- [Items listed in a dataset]
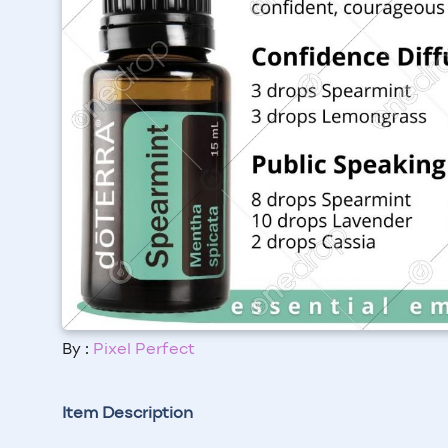
By :
Pixel Perfect
Item Description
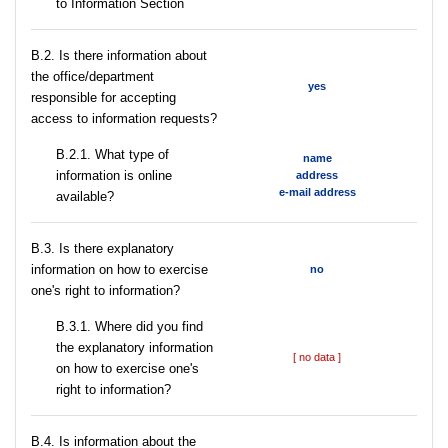
to Information Section
В.2. Is there information about
the office/department
yes
responsible for accepting
access to information requests?
B.2.1. What type of
name
information is online
address
e-mail address
available?
В.3. Is there explanatory
information on how to exercise
no
one's right to information?
В.3.1. Where did you find
the explanatory information
[ no data ]
on how to exercise one's
right to information?
В.4. Is information about the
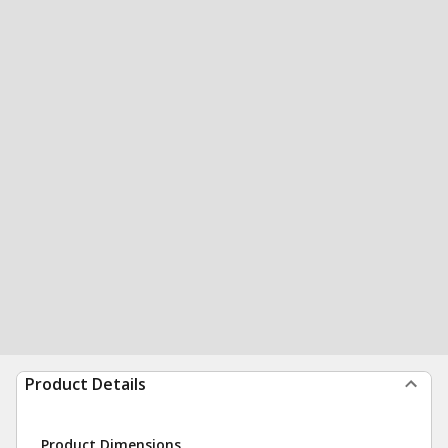
Product Details
Product Dimensions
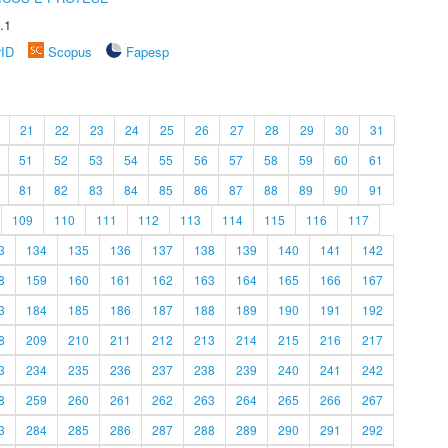
.1
rID
Scopus
Fapesp
21
22
23
24
25
26
27
28
29
30
31
51
52
53
54
55
56
57
58
59
60
61
81
82
83
84
85
86
87
88
89
90
91
109
110
111
112
113
114
115
116
117
3
134
135
136
137
138
139
140
141
142
8
159
160
161
162
163
164
165
166
167
3
184
185
186
187
188
189
190
191
192
8
209
210
211
212
213
214
215
216
217
3
234
235
236
237
238
239
240
241
242
8
259
260
261
262
263
264
265
266
267
3
284
285
286
287
288
289
290
291
292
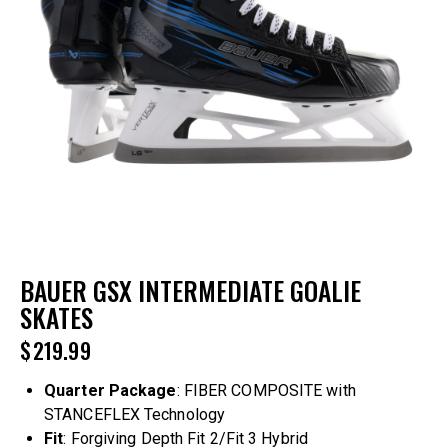
BAUER GSX INTERMEDIATE GOALIE
SKATES
$
219.99
Quarter
Package
: FIBER COMPOSITE with
STANCEFLEX Technology
Fit
: Forgiving Depth Fit 2/Fit 3 Hybrid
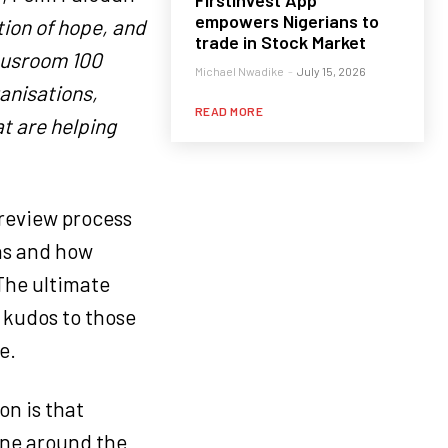
FirstInvest App
empowers Nigerians to
tion of hope, and
trade in Stock Market
Neusroom 100
Michael Nwadike
-
July 15, 2026
anisations,
READ MORE
at are helping
 review process
ns and how
The ultimate
g kudos to those
e.
on is that
one around the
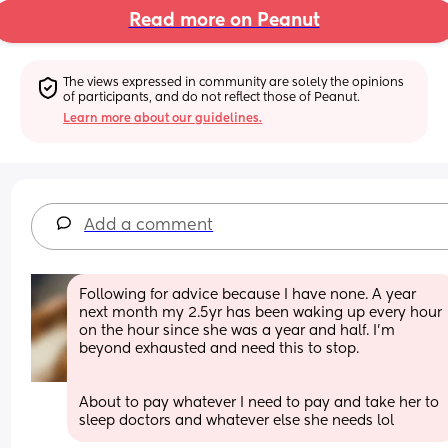
Read more on Peanut
The views expressed in community are solely the opinions 
of participants, and do not reflect those of Peanut.
Learn more about our guidelines.
Add a comment
Following for advice because I have none. A year 
next month my 2.5yr has been waking up every hour 
on the hour since she was a year and half. I’m 
beyond exhausted and need this to stop.
About to pay whatever I need to pay and take her to 
sleep doctors and whatever else she needs lol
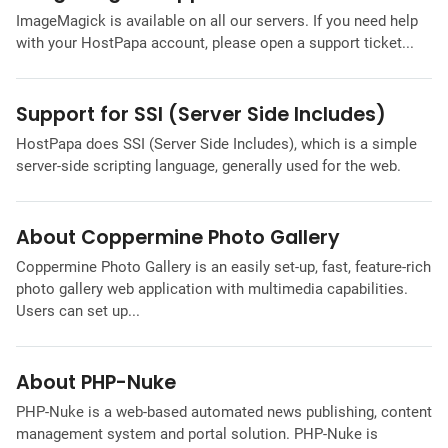
ImageMagick is available on all our servers. If you need help
with your HostPapa account, please open a support ticket...
Support for SSI (Server Side Includes)
HostPapa does SSI (Server Side Includes), which is a simple
server-side scripting language, generally used for the web.
About Coppermine Photo Gallery
Coppermine Photo Gallery is an easily set-up, fast, feature-rich
photo gallery web application with multimedia capabilities.
Users can set up...
About PHP-Nuke
PHP-Nuke is a web-based automated news publishing, content
management system and portal solution. PHP-Nuke is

- [What you will do]
Only lines containing the string "exercise" are needed. Pull each of them out of the records above.

- [Result]
information on how to exercise
on how to exercise one's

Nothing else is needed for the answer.